Python DevCenter
oreilly.comSafari Books Online.Conferences.

advertisement


Processing Mailbox Files with mailbox.py

by A. M. Kuchling
06/28/2007

Despite competition from the Web and instant messaging, email is still a primary communication medium for most Internet users, and many people have sizable archives of email messages. Sometimes these archived messages reside on an IMAP server, in which case you can use Python's imaplib module for scripted access to email.
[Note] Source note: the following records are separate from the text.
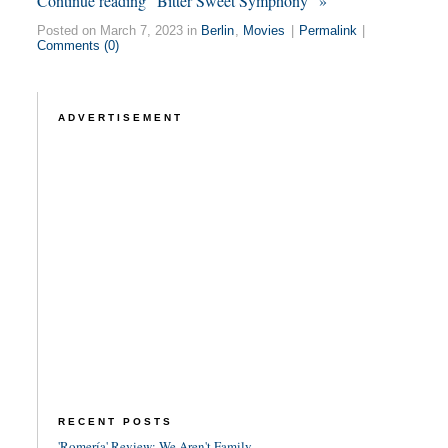
Continue reading “Bitter Sweet Symphony” »
Posted on March 7, 2023 in
Berlin
,
Movies
|
Permalink
|
Comments (0)
ADVERTISEMENT
RECENT POSTS
'Romería' Review: We Aren't Family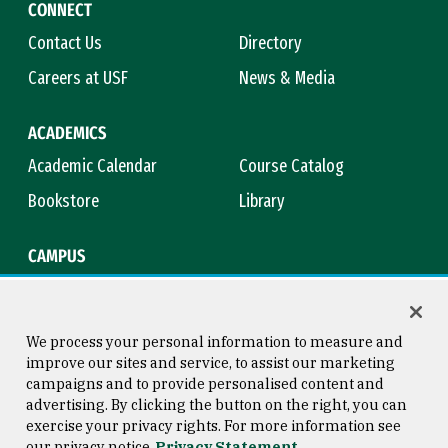
CONNECT
Contact Us
Directory
Careers at USF
News & Media
ACADEMICS
Academic Calendar
Course Catalog
Bookstore
Library
CAMPUS
Maps & Directions
Virtual Tour
Campus Safety
Title IX
We process your personal information to measure and
improve our sites and service, to assist our marketing
campaigns and to provide personalised content and
advertising. By clicking the button on the right, you can
Consumer Information
Copyright © 2026 University of
exercise your privacy rights. For more information see
San Francisco
our privacy notice
Privacy Statement
Privacy Statement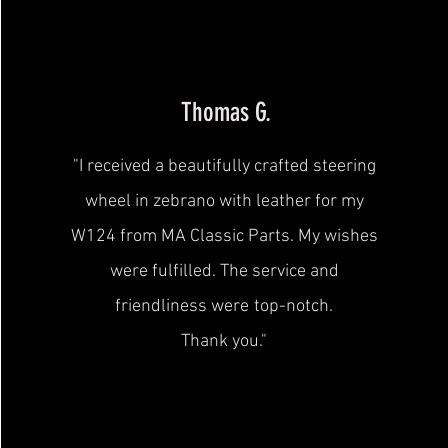
Thomas G.
"I received a beautifully crafted steering
wheel in zebrano with leather for my
W124 from MA Classic Parts. My wishes
were fulfilled. The service and
friendliness were
top-notch.
Thank you."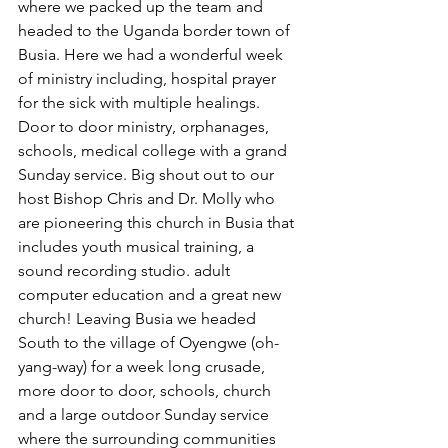
where we packed up the team and 
headed to the Uganda border town of 
Busia. Here we had a wonderful week 
of ministry including, hospital prayer 
for the sick with multiple healings. 
Door to door ministry, orphanages, 
schools, medical college with a grand 
Sunday service. Big shout out to our 
host Bishop Chris and Dr. Molly who 
are pioneering this church in Busia that 
includes youth musical training, a 
sound recording studio. adult 
computer education and a great new 
church! Leaving Busia we headed 
South to the village of Oyengwe (oh-
yang-way) for a week long crusade, 
more door to door, schools, church 
and a large outdoor Sunday service 
where the surrounding communities 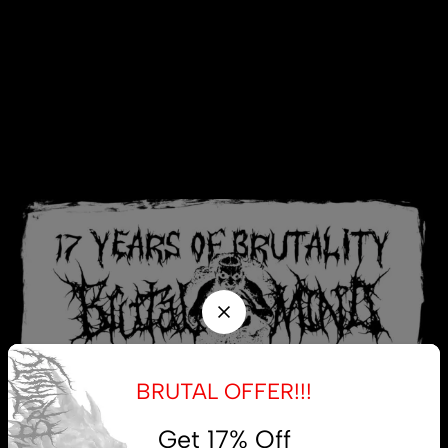
BRUTAL OFFER!!!
Get 17% Off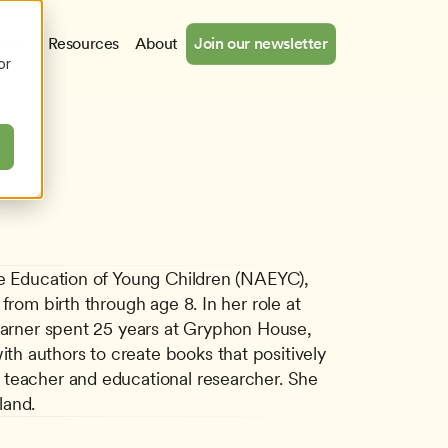
cates
Resources
About
Join our newsletter
or
he Education of Young Children (NAEYC), 
rom birth through age 8. In her role at 
ner spent 25 years at Gryphon House, 
h authors to create books that positively 
 teacher and educational researcher. She 
land.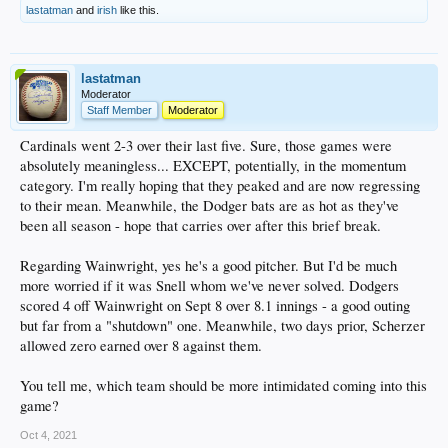
lastatman
and
irish
like this.
lastatman
Moderator
Staff Member
Moderator
Cardinals went 2-3 over their last five. Sure, those games were
absolutely meaningless... EXCEPT, potentially, in the momentum
category. I'm really hoping that they peaked and are now regressing
to their mean. Meanwhile, the Dodger bats are as hot as they've
been all season - hope that carries over after this brief break.
Regarding Wainwright, yes he's a good pitcher. But I'd be much
more worried if it was Snell whom we've never solved. Dodgers
scored 4 off Wainwright on Sept 8 over 8.1 innings - a good outing
but far from a "shutdown" one. Meanwhile, two days prior, Scherzer
allowed zero earned over 8 against them.
You tell me, which team should be more intimidated coming into this
game?
Oct 4, 2021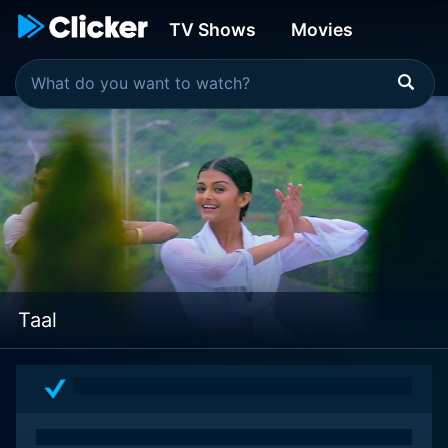
TV Shows
Movies
Taal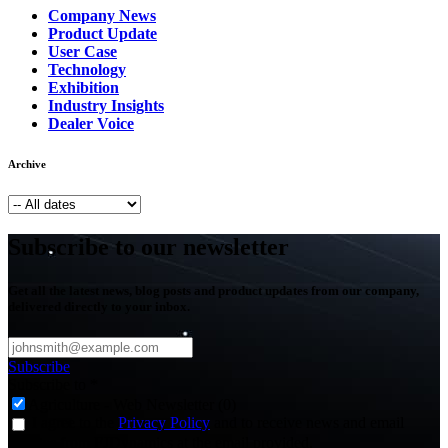
Company News
Product Update
User Case
Technology
Exhibition
Industry Insights
Dealer Voice
Archive
Subscribe to our newsletter
Get all the latest news, blog posts and product updates from our company,
delivered directly to your inbox.
Subscribe
Subscribe to
*
Agriculture - Web Newsletter (0)
I agree to the
Privacy Policy
and to receive news and email
updates from FJDynamics at the email provided.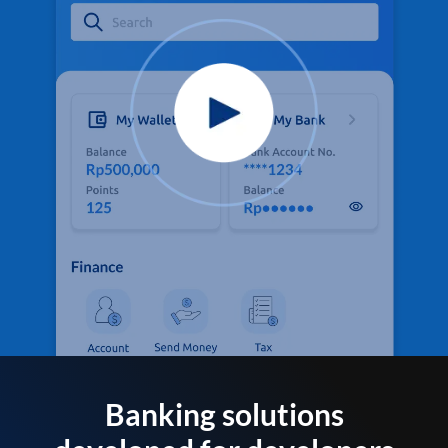
Banking solutions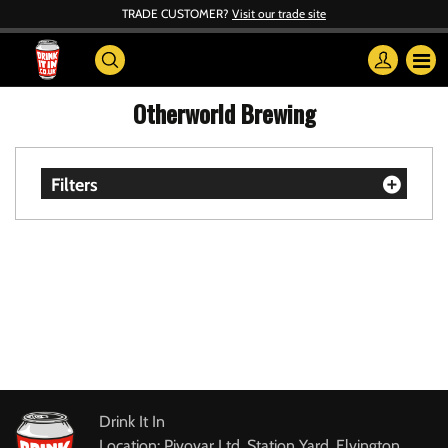
TRADE CUSTOMER?
Visit our trade site
Otherworld Brewing
Filters
Drink It In
Location: Pivovar Ltd, Station Yard, Elvington,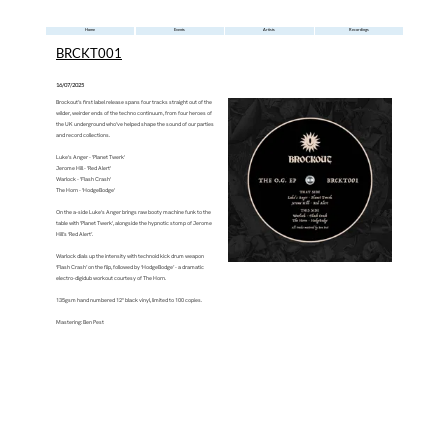
Home
Events
Artists
Recordings
BRCKT001
16/07/2025
‍Brockout’s first label release spans four tracks straight out of the
wilder, weirder ends of the techno continuum, from four heroes of
the UK underground who’ve helped shape the sound of our parties
and record collections.
‍Luke's Anger - 'Planet Twerk'
‍Jerome Hill - 'Red Alert'
‍Warlock - 'Flash Crash'
‍The Horn - 'HodgeBodge'
‍On the a-side Luke's Anger brings raw booty machine funk to the
table with 'Planet Twerk', alongside the hypnotic stomp of Jerome
Hill’s ‘Red Alert’.
‍Warlock dials up the intensity with technoid kick drum weapon
‘Flash Crash’ on the flip, followed by ‘HodgeBodge’ - a dramatic
electro-digidub workout courtesy of The Horn.
‍135gsm hand numbered 12" black vinyl, limited to 100 copies.
‍Mastering: Ben Pest
‍https://brockout.bandcamp.com/album/the-o-g-ep-brckt001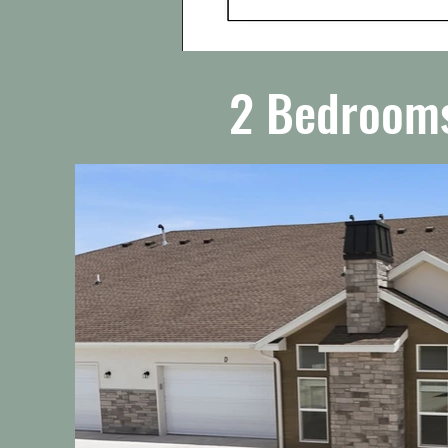
2 Bedrooms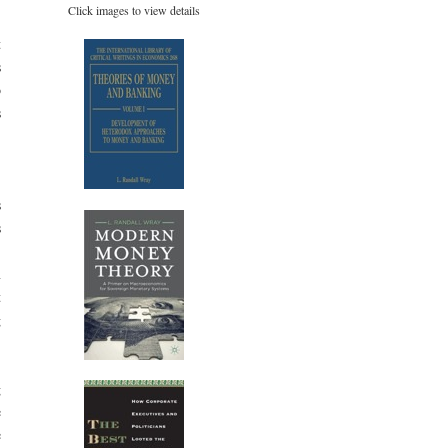
Click images to view details
t
s
o
s
,
s
s
.
n
t
g
g
e
e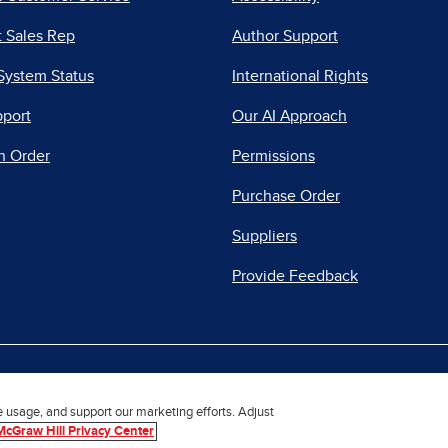
 Sales Rep
Author Support
System Status
International Rights
pport
Our AI Approach
n Order
Permissions
Purchase Order
Suppliers
Provide Feedback
|
|
|
acy Center
Do Not Sell
Report a Vulnerability
Repo
e usage, and support our marketing efforts. Adjust
McGraw Hill Privacy Center
© 2026 McGraw Hill. All Rights Reserved.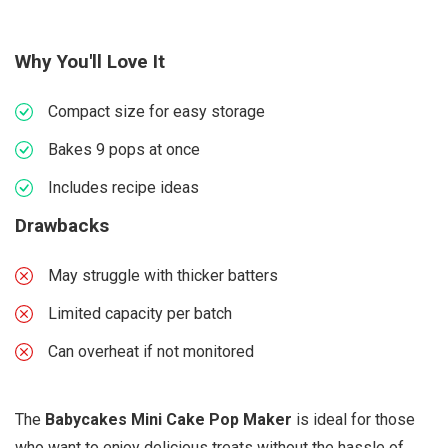
Why You'll Love It
Compact size for easy storage
Bakes 9 pops at once
Includes recipe ideas
Drawbacks
May struggle with thicker batters
Limited capacity per batch
Can overheat if not monitored
The
Babycakes Mini Cake Pop Maker
is ideal for those
who want to enjoy delicious treats without the hassle of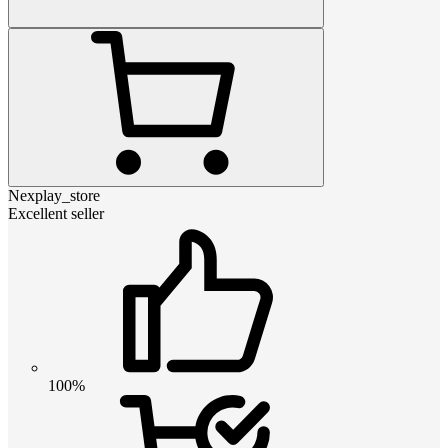
Nexplay_store
Excellent seller
100%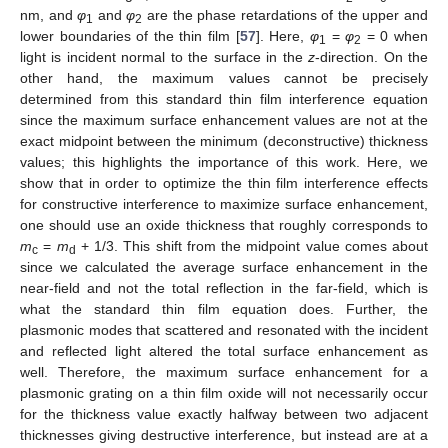
nm, and
φ
and
φ
are the phase retardations of the upper and
1
2
lower boundaries of the thin film [
57
]. Here,
φ
=
φ
= 0 when
1
2
light is incident normal to the surface in the
z
-direction. On the
other hand, the maximum values cannot be precisely
determined from this standard thin film interference equation
since the maximum surface enhancement values are not at the
exact midpoint between the minimum (deconstructive) thickness
values; this highlights the importance of this work. Here, we
show that in order to optimize the thin film interference effects
for constructive interference to maximize surface enhancement,
one should use an oxide thickness that roughly corresponds to
m
=
m
+ 1/3. This shift from the midpoint value comes about
c
d
since we calculated the average surface enhancement in the
near-field and not the total reflection in the far-field, which is
what the standard thin film equation does. Further, the
plasmonic modes that scattered and resonated with the incident
and reflected light altered the total surface enhancement as
well. Therefore, the maximum surface enhancement for a
plasmonic grating on a thin film oxide will not necessarily occur
for the thickness value exactly halfway between two adjacent
thicknesses giving destructive interference, but instead are at a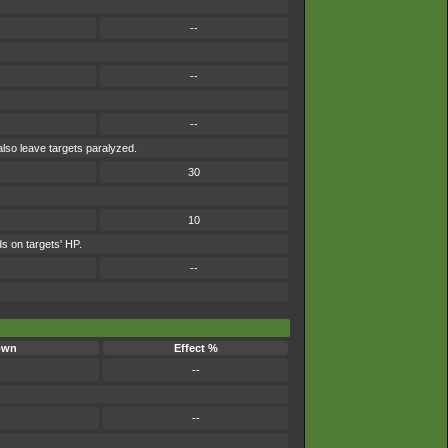
--
--
--
also leave targets paralyzed.
30
10
s on targets' HP.
--
own
Effect %
--
--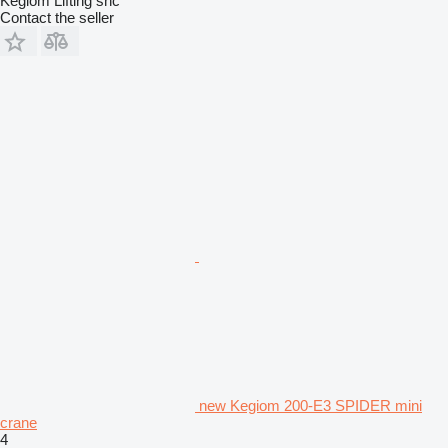
Kegiom Lifting snc
Contact the seller
new Kegiom 200-E3 SPIDER mini
crane
4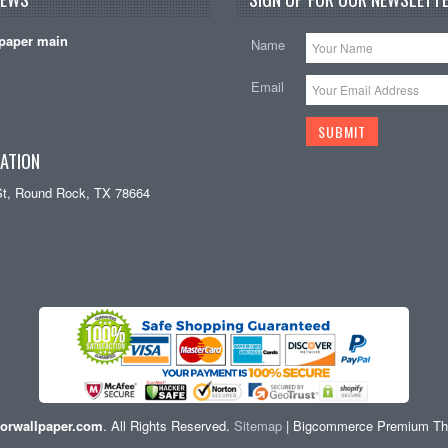
paper main
Name
Email
ATION
St, Round Rock, TX 78664
orwallpaper.com
. All Rights Reserved.
Sitemap
| Bigcommerce Premium T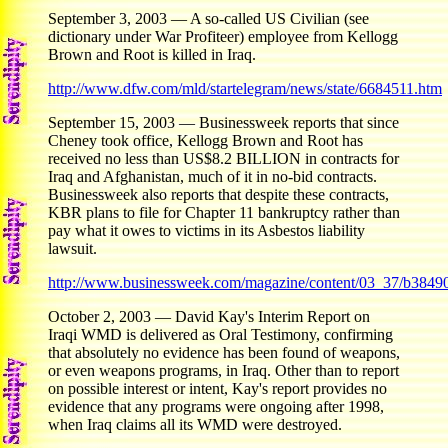
September 3, 2003 — A so-called US Civilian (see
dictionary under War Profiteer) employee from Kellogg
Brown and Root is killed in Iraq.
http://www.dfw.com/mld/startelegram/news/state/6684511.htm
September 15, 2003 — Businessweek reports that since
Cheney took office, Kellogg Brown and Root has
received no less than US$8.2 BILLION in contracts for
Iraq and Afghanistan, much of it in no-bid contracts.
Businessweek also reports that despite these contracts,
KBR plans to file for Chapter 11 bankruptcy rather than
pay what it owes to victims in its Asbestos liability
lawsuit.
http://www.businessweek.com/magazine/content/03_37/b3849
October 2, 2003 — David Kay's Interim Report on
Iraqi WMD is delivered as Oral Testimony, confirming
that absolutely no evidence has been found of weapons,
or even weapons programs, in Iraq. Other than to report
on possible interest or intent, Kay's report provides no
evidence that any programs were ongoing after 1998,
when Iraq claims all its WMD were destroyed.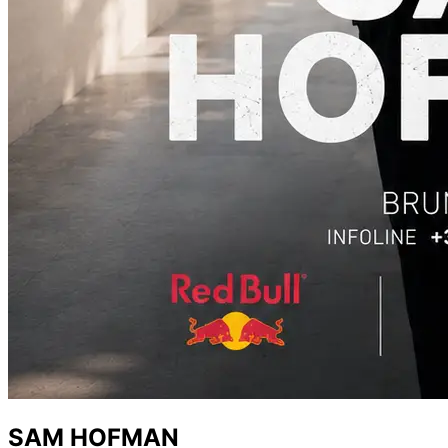
SAM HOFMAN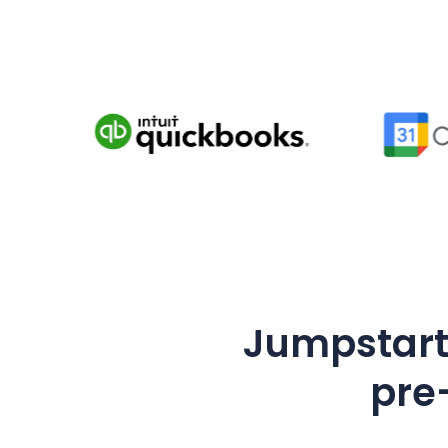
Jumpstart 
pre-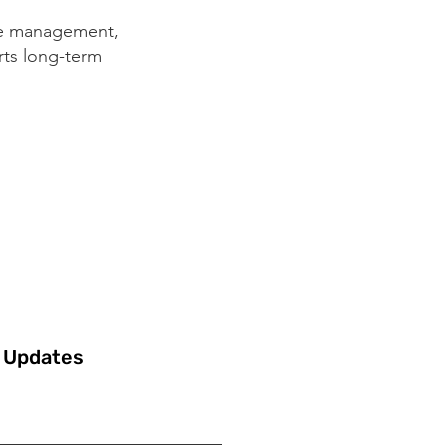
ke management,
rts long-term
 Updates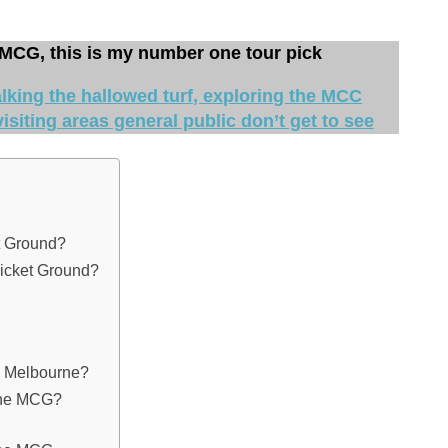
 MCG, this is my number one tour pick
king the hallowed turf, exploring the MCC
isiting areas general public don’t get to see
t Ground?
ricket Ground?
n Melbourne?
the MCG?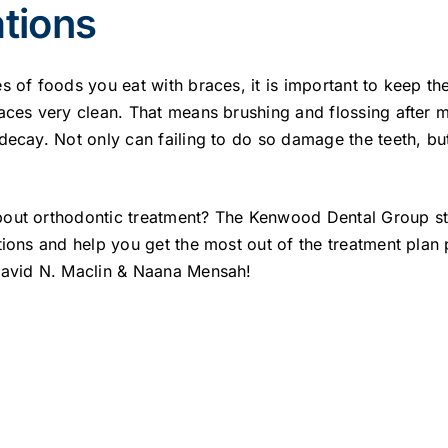
tions
s of foods you eat with braces, it is important to keep t
aces very clean. That means brushing and flossing after m
decay. Not only can failing to do so damage the teeth, but
out orthodontic treatment? The Kenwood Dental Group sta
tions and help you get the most out of the treatment plan
David N. Maclin & Naana Mensah!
More often, messages will be downloaded to your computer and stored locally on disk.

Archived mail can be stored using many different file formats. The mailbox module in the Python standard library supports reading and modifying five different formats, all formats that are primarily used on Unix systems.

The mailbox module was greatly enhanced in Python 2.5. For a long time the mailbox module only supported reading mailboxes, not modifying them. Gregory K. Johnson, as his project for Google's 2005 Summer of Code, wrote code for adding and deleting messages; these new features went into Python 2.5, released in September 2006.

Supported Formats

Five mailbox formats are supported; each format is implemented by a different class.

  • The mbox format, supported by most Unix mail readers. Class name: mbox.
  • The Babyl format used by the RMAIL mail user agent for Emacs. Class name: Babyl.
  • The MMDF format used by the MMDF mail transfer agent. The MMDF program no longer seems to be actively developed (the last release was in 2000), but many Unix mail user agents still support MMDF-style mailboxes. Class name: MMDF.
  • The MH format used by the NMH mail user agent. This format began with the MH mail reader, which was implemented as a collection of executable commands to be invoked from a Unix shell. MH itself is no longer maintained, but there are several descendants (NMH, exmh) that are still being developed. Class name: MH.
  • Maildir was introduced by the qmail mail transfer agent and is now widely supported by many different MTAs and MUAs. The format was designed for robustness, avoiding the need to lock the mailbox when adding and removing messages. Class name: Maildir.

The contents of the mbox, Babyl, and MMDF formats are all stored in a single file; therefore modifying such mailboxes can require rewriting a substantial portion of the file. MH and Maildir mailboxes use a directory and store each message in a single file. MH gives each message a sequentially numbered filename (1, 2, 3, ...), so mailboxes may need to be periodically renumbered to remove gaps where messages were deleted. Maildir uses structured filenames containing the hostname, timestamp, and process ID.

Which mailbox format should you use for a new application? If you're writing a program that fits into a larger mail-processing system, your choice may be constrained by compatibility with existing code or mailboxes. If you're not so restricted, I strongly suggest that you use Maildir for three reasons:

  • Unlike the single-file formats, modifying a mailbox doesn't require copying and rewriting a sizable fraction of the mailbox's data, so Maildir is faster.
  • Your data is safer because locks aren't necessary. Incorrect use of locks can result in serious corruption and data loss.
  • Storing individual messages in single files makes Unix tools such as grep more useful. It's also easier to alter messages in such mailboxes, because manually deleting or editing message files doesn't break any invariants or internal data structures.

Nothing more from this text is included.